Les maires de grandes villes inquiets du retard pris dans la lutte contre le narcotrafic

Alors que les règlements de compte se multiplient dans les grandes villes, l'association France urbaine presse le Premier ministre d'agir et de faire appliquer la loi visant à sortir la France du piège du narcotrafic promulguée l'an dernier. Elle réclame aussi une "stratégie globale".

Dix morts en six mois. C’est le sinistre bilan des "narchomicides" dressé la semaine dernière par le procureur de Grenoble pour qui "un palier a été franchi". Ces meurtres commis sur fond de trafic de drogue ne sont plus l’apanage de Marseille (ils y ont même fortement diminué ces dernières années, passant d'un pic 49 de meurtres en 2023, à 24 en 2024 puis 16 en 2025). Nantes, où deux meurtres ont eu lieu en quinze jours, Nice, Rennes ou Lyon… la liste des villes frappées par les règlements de compte s’allonge. En 2024, 110 meurtres ont été enregistrés. Et 173 communes ont été touchées par des violences liées au trafic de drogue, selon le dernier rapport de l’Observatoire français des drogues et des conduites addictives.
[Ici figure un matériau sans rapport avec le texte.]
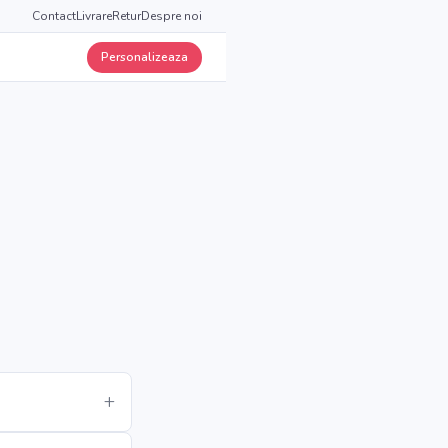
Contact
Livrare
Retur
Despre noi
Personalizeaza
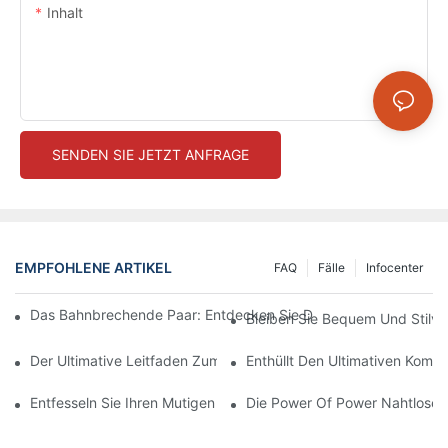
Inhalt
SENDEN SIE JETZT ANFRAGE
EMPFOHLENE ARTIKEL
FAQ
Fälle
Infocenter
Das Bahnbrechende Paar: Entdecken Sie Die Welt Der Hocksic
Bleiben Sie Bequem Und Stilvo
Der Ultimative Leitfaden Zum Finden Der Perfekten Nahtlosen 
Enthüllt Den Ultimativen Komf
Entfesseln Sie Ihren Mutigen Stil Mit Knisternden Roten Nahtlos
Die Power Of Power Nahtlose L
Alors que se tenait, vendredi 29 mai, un comité interministériel contre la criminalité organisée, l’association France urbaine en a profité pour interpeller le Premier ministre sur "l’urgence de renforcer les moyens de l’État". Près d’un an après la publication de la loi du 13 juin 2025 visant à sortir la France du piège du narcotrafic, les maires de grandes villes s’inquiètent de voir que "plusieurs décrets d’application ne soient toujours pas publiés" et demandent leur "parution rapide". Moins d’un tiers des décrets d’application ont en effet été publiés à ce jour, selon le décompte de l’Assemblée. Parmi ces textes en attente, plusieurs "relèvent directement de la politique conduite par l’État", précise à Localtis l’association, qui avait apporté un soutien appuyé à cette proposition de loi sénatoriale l’an dernier : renforcement des capacités d’enquête et d’investigation ; protection et anonymisation des agents mobilisés contre le narcotrafic ; recours aux informateurs ; ou encore transmission d’informations relatives à la sécurisation des ports… Un autre décret attendu concerne la responsabilisation des marchands de biens et promoteurs immobiliers, dans le but de lutter contre le blanchiment. En revanche, deux décrets sur le nouveau statut de repenti (ou "collaborateur de justice") ont été publiés le 31 mars.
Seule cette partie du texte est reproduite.